Task item:
Omit the images. Restate all of the records word for word.

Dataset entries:
━━━━━━━━━━━━━━━━

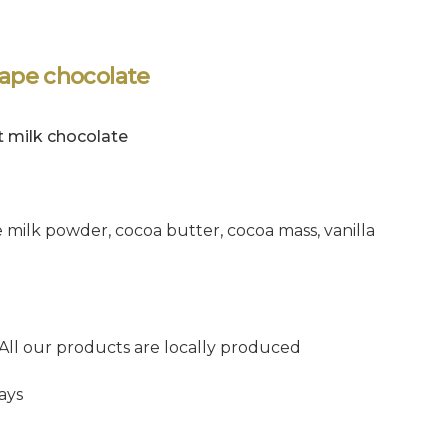
hape chocolate
t milk chocolate
 milk powder, cocoa butter, cocoa mass, vanilla
 All our products are locally produced
ays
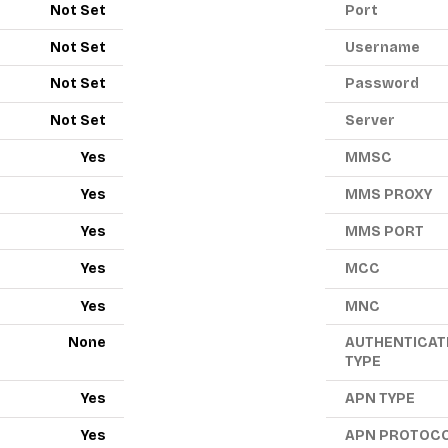
Not Set
Port
Not Set
Username
Not Set
Password
Not Set
Server
Yes
MMSC
Yes
MMS PROXY
Yes
MMS PORT
Yes
MCC
Yes
MNC
None
AUTHENTICAT
TYPE
Yes
APN TYPE
Yes
APN PROTOC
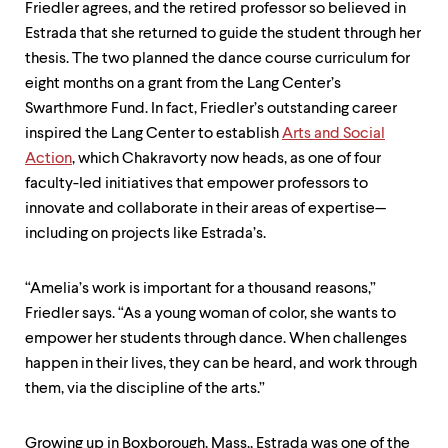
Friedler agrees, and the retired professor so believed in
Estrada that she returned to guide the student through her
thesis. The two planned the dance course curriculum for
eight months on a grant from the Lang Center’s
Swarthmore Fund. In fact, Friedler’s outstanding career
inspired the Lang Center to establish
Arts and Social
Action
, which Chakravorty now heads, as one of four
faculty-led initiatives that empower professors to
innovate and collaborate in their areas of expertise—
including on projects like Estrada’s.
“Amelia’s work is important for a thousand reasons,”
Friedler says. “As a young woman of color, she wants to
empower her students through dance. When challenges
happen in their lives, they can be heard, and work through
them, via the discipline of the arts.”
Growing up in Boxborough, Mass., Estrada was one of the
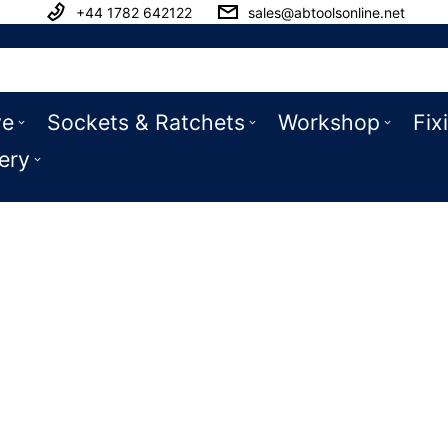
+44 1782 642122
sales@abtoolsonline.net
ve
Sockets & Ratchets
Workshop
Fix
ery
Ramps & Pens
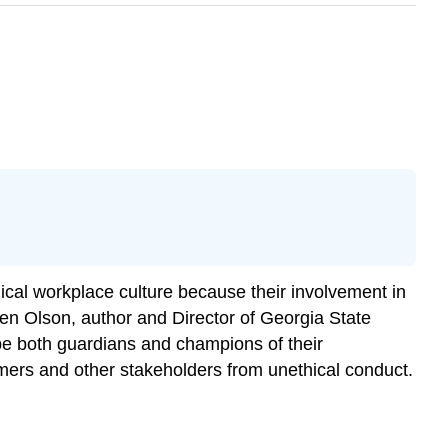
hical workplace culture because their involvement in
n Olson, author and Director of Georgia State
be both guardians and champions of their
tomers and other stakeholders from unethical conduct.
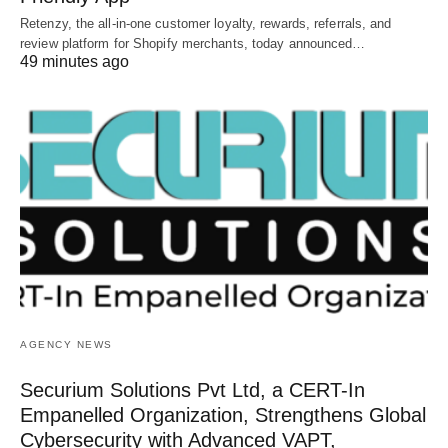
Retenzy, the all-in-one customer loyalty, rewards, referrals, and
review platform for Shopify merchants, today announced…
49 minutes ago
AGENCY NEWS
Securium Solutions Pvt Ltd, a CERT-In
Empanelled Organization, Strengthens Global
Cybersecurity with Advanced VAPT,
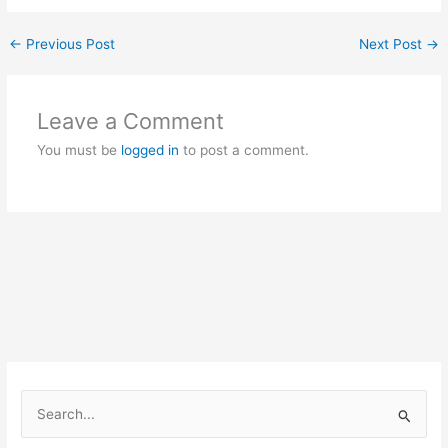
←
Previous Post
Next Post
→
Leave a Comment
You must be
logged in
to post a comment.
S
e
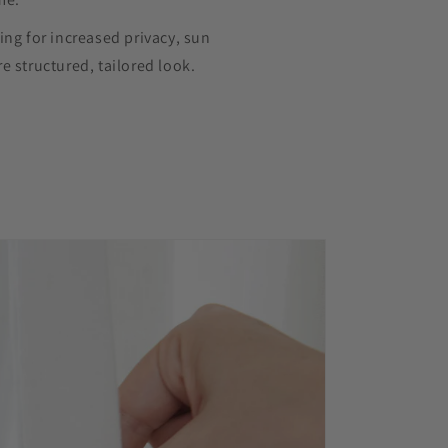
ing for increased privacy, sun
e structured, tailored look.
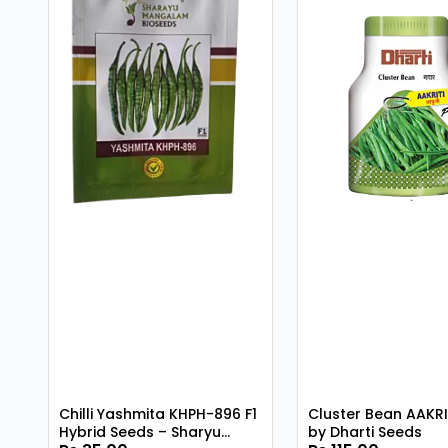
Chilli Yashmita KHPH-896 F1
Cluster Bean AAKRI
Hybrid Seeds – Sharyu
by Dharti Seeds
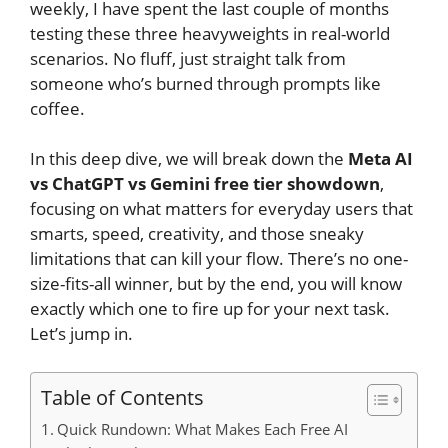
weekly, I have spent the last couple of months
testing these three heavyweights in real-world
scenarios. No fluff, just straight talk from
someone who’s burned through prompts like
coffee.
In this deep dive, we will break down the
Meta AI
vs ChatGPT vs Gemini free tier showdown
,
focusing on what matters for everyday users that
smarts, speed, creativity, and those sneaky
limitations that can kill your flow. There’s no one-
size-fits-all winner, but by the end, you will know
exactly which one to fire up for your next task.
Let’s jump in.
Table of Contents
Quick Rundown: What Makes Each Free AI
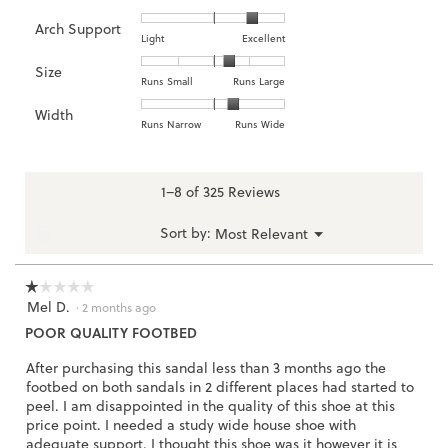
of
of
average
is
Arch Support
1
5
rating
4.2
Rating
Rating
Arch
Light
Excellent
means
means
value
of
of
of
Support,
Size
Poor
Excellent
is
5.
1
3
average
Rating
Rating
Size,
Runs Small
Runs Large
4.1
means
means
rating
of
of
average
of
Width
Light
Excellent
value
1
5
rating
Rating
Rating
Width,
Runs Narrow
Runs Wide
5.
is
means
means
value
of
of
average
2.6
Runs
Runs
is
1
3
rating
of
Small
Large
3.5
means
means
value
1–8 of 325 Reviews
3.
of
Runs
Runs
is
5.
Narrow
Wide
2.3
Menu
?
Sort by:
Most Relevant
▼
of
3.
☆☆☆☆☆
☆☆☆☆☆
Mel D.
1
·
2 months ago
out
POOR QUALITY FOOTBED
of
5
After purchasing this sandal less than 3 months ago the
stars.
footbed on both sandals in 2 different places had started to
peel. I am disappointed in the quality of this shoe at this
price point. I needed a study wide house shoe with
adequate support. I thought this shoe was it however it is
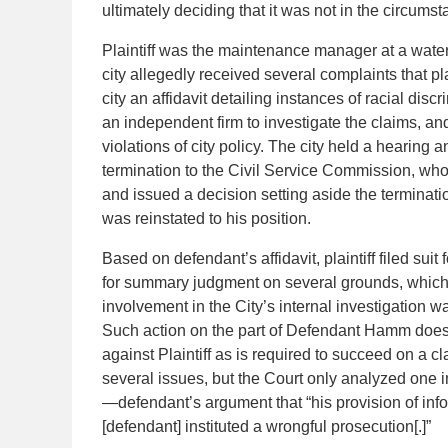
ultimately deciding that it was not in the circumst
Plaintiff was the maintenance manager at a water 
city allegedly received several complaints that pl
city an affidavit detailing instances of racial discri
an independent firm to investigate the claims, and 
violations of city policy. The city held a hearing a
termination to the Civil Service Commission, who
and issued a decision setting aside the terminat
was reinstated to his position.
Based on defendant’s affidavit, plaintiff filed s
for summary judgment on several grounds, which th
involvement in the City’s internal investigation wa
Such action on the part of Defendant Hamm does no
against Plaintiff as is required to succeed on a cl
several issues, but the Court only analyzed one i
—defendant’s argument that “his provision of inform
[defendant] instituted a wrongful prosecution[.]”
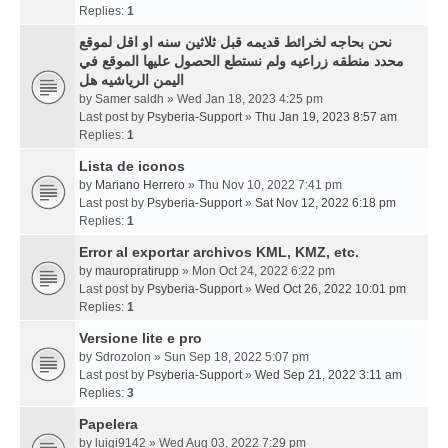
Replies:
1
نحن بحاجه لخرائط قديمه قبل ثلاثين سنه او اقل لموقع
محدد منطقه زراعيه ولم نستطع الحصول عليها الموقع في
اليمن الرياشيه هل
by
Samer saldh
» Wed Jan 18, 2023 4:25 pm
Last post by
Psyberia-Support
»
Thu Jan 19, 2023 8:57 am
Replies:
1
Lista de iconos
by
Mariano Herrero
» Thu Nov 10, 2022 7:41 pm
Last post by
Psyberia-Support
»
Sat Nov 12, 2022 6:18 pm
Replies:
1
Error al exportar archivos KML, KMZ, etc.
by
mauropratirupp
» Mon Oct 24, 2022 6:22 pm
Last post by
Psyberia-Support
»
Wed Oct 26, 2022 10:01 pm
Replies:
1
Versione lite e pro
by
Sdrozolon
» Sun Sep 18, 2022 5:07 pm
Last post by
Psyberia-Support
»
Wed Sep 21, 2022 3:11 am
Replies:
3
Papelera
by
luigi9142
» Wed Aug 03, 2022 7:29 pm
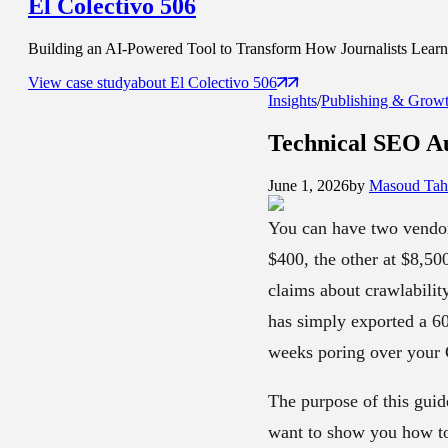
El Colectivo 506
Building an AI-Powered Tool to Transform How Journalists Learn t
View case study
about
El Colectivo 506
Insights
/
Publishing & Grow
Technical SEO Au
June 1, 2026
by
Masoud Tahs
You can have two vendors
$400, the other at $8,50
claims about crawlabilit
has simply exported a 6
weeks poring over your C
The purpose of this guide
want to show you how to 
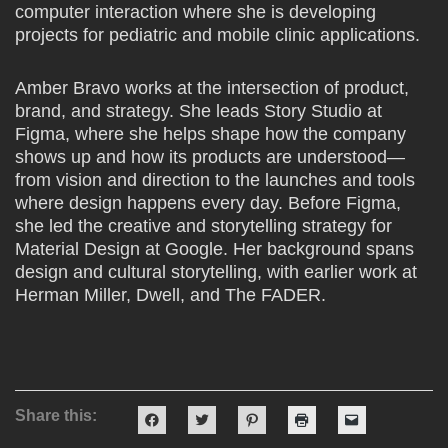
computer interaction where she is developing
projects for pediatric and mobile clinic applications.
Amber Bravo works at the intersection of product,
brand, and strategy. She leads Story Studio at
Figma, where she helps shape how the company
shows up and how its products are understood—
from vision and direction to the launches and tools
where design happens every day. Before Figma,
she led the creative and storytelling strategy for
Material Design at Google. Her background spans
design and cultural storytelling, with earlier work at
Herman Miller, Dwell, and The FADER.
Share this:
Click
Click
Click
Click
Click
to
to
to
to
to
share
share
share
print
email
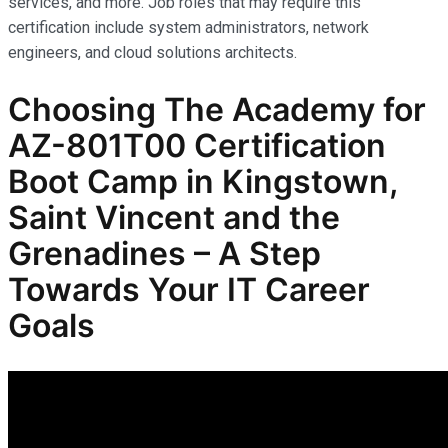
services, and more. Job roles that may require this
certification include system administrators, network
engineers, and cloud solutions architects.
Choosing The Academy for
AZ-801T00 Certification
Boot Camp in Kingstown,
Saint Vincent and the
Grenadines – A Step
Towards Your IT Career
Goals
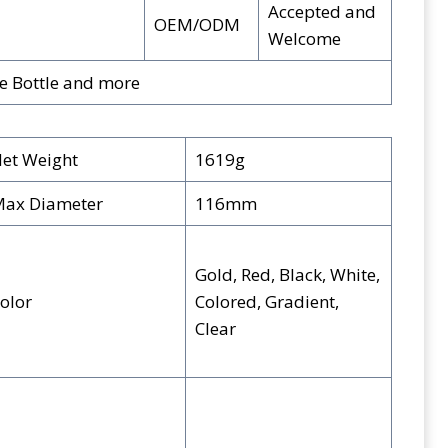
Accepted and
OEM/ODM
Welcome
ge Bottle and more
et Weight
1619g
ax Diameter
116mm
Gold, Red, Black, White,
olor
Colored, Gradient,
Clear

━━━━━━━━━━━━━━━━

Output:
hape chocolate
t milk chocolate
 milk powder, cocoa butter, cocoa mass, vanilla
 All our products are locally produced
ays
Not Set
Port
Not Set
Username
Not Set
Password
Not Set
Server
Yes
MMSC
Yes
MMS PROXY
Yes
MMS PORT
Yes
MCC
Yes
MNC
None
AUTHENTICAT
TYPE
Yes
APN TYPE
Yes
APN PROTOC
Friedler agrees, and the retired professor so believed in
Estrada that she returned to guide the student through her
thesis. The two planned the dance course curriculum for
eight months on a grant from the Lang Center’s
Swarthmore Fund. In fact, Friedler’s outstanding career
inspired the Lang Center to establish
Arts and Social
Action
, which Chakravorty now heads, as one of four
faculty-led initiatives that empower professors to
innovate and collaborate in their areas of expertise—
including on projects like Estrada’s.
“Amelia’s work is important for a thousand reasons,”
Friedler says. “As a young woman of color, she wants to
empower her students through dance. When challenges
happen in their lives, they can be heard, and work through
them, via the discipline of the arts.”
Growing up in Boxborough, Mass., Estrada was one of the
+44 1782 642122
sales@abtoolsonline.net
ve
Sockets & Ratchets
Workshop
Fix
ery
Ramps & Pens
hical workplace culture because their involvement in
n Olson, author and Director of Georgia State
be both guardians and champions of their
tomers and other stakeholders from unethical conduct.
Retenzy, the all-in-one customer loyalty, rewards, referrals, and
review platform for Shopify merchants, today announced…
49 minutes ago
AGENCY NEWS
Securium Solutions Pvt Ltd, a CERT-In
Empanelled Organization, Strengthens Global
Cybersecurity with Advanced VAPT,
←
Previous Post
Next Post
→
Leave a Comment
You must be
logged in
to post a comment.
S
e
ing for increased privacy, sun
e structured, tailored look.
Chilli Yashmita KHPH-896 F1
Cluster Bean AAKRI
Hybrid Seeds – Sharyu
by Dharti Seeds
weekly, I have spent the last couple of months
testing these three heavyweights in real-world
scenarios. No fluff, just straight talk from
someone who’s burned through prompts like
coffee.
In this deep dive, we will break down the
Meta AI
vs ChatGPT vs Gemini free tier showdown
,
focusing on what matters for everyday users that
smarts, speed, creativity, and those sneaky
limitations that can kill your flow. There’s no one-
size-fits-all winner, but by the end, you will know
exactly which one to fire up for your next task.
Let’s jump in.
Table of Contents
Quick Rundown: What Makes Each Free AI
of
of
average
is
Arch Support
1
5
rating
4.2
Rating
Rating
Arch
Light
Excellent
means
means
value
of
of
of
Support,
Size
Poor
Excellent
is
5.
1
3
average
Rating
Rating
Size,
Runs Small
Runs Large
4.1
means
means
rating
of
of
average
of
Width
Light
Excellent
value
1
5
rating
Rating
Rating
Width,
Runs Narrow
Runs Wide
5.
is
means
means
value
of
of
average
2.6
Runs
Runs
is
1
3
rating
of
Small
Large
3.5
means
means
value
1–8 of 325 Reviews
3.
of
Runs
Runs
is
5.
Narrow
Wide
2.3
Menu
?
Sort by:
Most Relevant
▼
of
3.
☆☆☆☆☆
☆☆☆☆☆
Mel D.
1
·
2 months ago
out
POOR QUALITY FOOTBED
of
5
After purchasing this sandal less than 3 months ago the
stars.
footbed on both sandals in 2 different places had started to
peel. I am disappointed in the quality of this shoe at this
price point. I needed a study wide house shoe with
adequate support. I thought this shoe was it however it is
ultimately deciding that it was not in the circumst
Plaintiff was the maintenance manager at a water 
city allegedly received several complaints that pl
city an affidavit detailing instances of racial discri
an independent firm to investigate the claims, and 
violations of city policy. The city held a hearing a
termination to the Civil Service Commission, who
and issued a decision setting aside the terminat
was reinstated to his position.
Based on defendant’s affidavit, plaintiff filed s
for summary judgment on several grounds, which th
involvement in the City’s internal investigation wa
Such action on the part of Defendant Hamm does no
against Plaintiff as is required to succeed on a cl
several issues, but the Court only analyzed one i
—defendant’s argument that “his provision of inform
[defendant] instituted a wrongful prosecution[.]”
Replies:
1
نحن بحاجه لخرائط قديمه قبل ثلاثين سنه او اقل لموقع
محدد منطقه زراعيه ولم نستطع الحصول عليها الموقع في
اليمن الرياشيه هل
by
Samer saldh
» Wed Jan 18, 2023 4:25 pm
Last post by
Psyberia-Support
»
Thu Jan 19, 2023 8:57 am
Replies:
1
Lista de iconos
by
Mariano Herrero
» Thu Nov 10, 2022 7:41 pm
Last post by
Psyberia-Support
»
Sat Nov 12, 2022 6:18 pm
Replies:
1
Error al exportar archivos KML, KMZ, etc.
by
mauropratirupp
» Mon Oct 24, 2022 6:22 pm
Last post by
Psyberia-Support
»
Wed Oct 26, 2022 10:01 pm
Replies:
1
Versione lite e pro
by
Sdrozolon
» Sun Sep 18, 2022 5:07 pm
Last post by
Psyberia-Support
»
Wed Sep 21, 2022 3:11 am
Replies:
3
Papelera
by
luigi9142
» Wed Aug 03, 2022 7:29 pm
El Colectivo 506
Building an AI-Powered Tool to Transform How Journalists Learn t
View case study
about
El Colectivo 506
Insights
/
Publishing & Grow
Technical SEO Au
June 1, 2026
by
Masoud Tahs
You can have two vendors
$400, the other at $8,50
claims about crawlabilit
has simply exported a 6
weeks poring over your C
The purpose of this guide
want to show you how to 
computer interaction where she is developing
projects for pediatric and mobile clinic applications.
Amber Bravo works at the intersection of product,
brand, and strategy. She leads Story Studio at
Figma, where she helps shape how the company
shows up and how its products are understood—
from vision and direction to the launches and tools
where design happens every day. Before Figma,
she led the creative and storytelling strategy for
Material Design at Google. Her background spans
design and cultural storytelling, with earlier work at
Herman Miller, Dwell, and The FADER.
Share this:
Click
Click
Click
Click
Click
to
to
to
to
to
share
share
share
print
email
services, and more. Job roles that may require this
certification include system administrators, network
engineers, and cloud solutions architects.
Choosing The Academy for
AZ-801T00 Certification
Boot Camp in Kingstown,
Saint Vincent and the
Grenadines – A Step
Towards Your IT Career
Goals
Accepted and
OEM/ODM
Welcome
ge Bottle and more
et Weight
1619g
ax Diameter
116mm
Gold, Red, Black, White,
olor
Colored, Gradient,
Clear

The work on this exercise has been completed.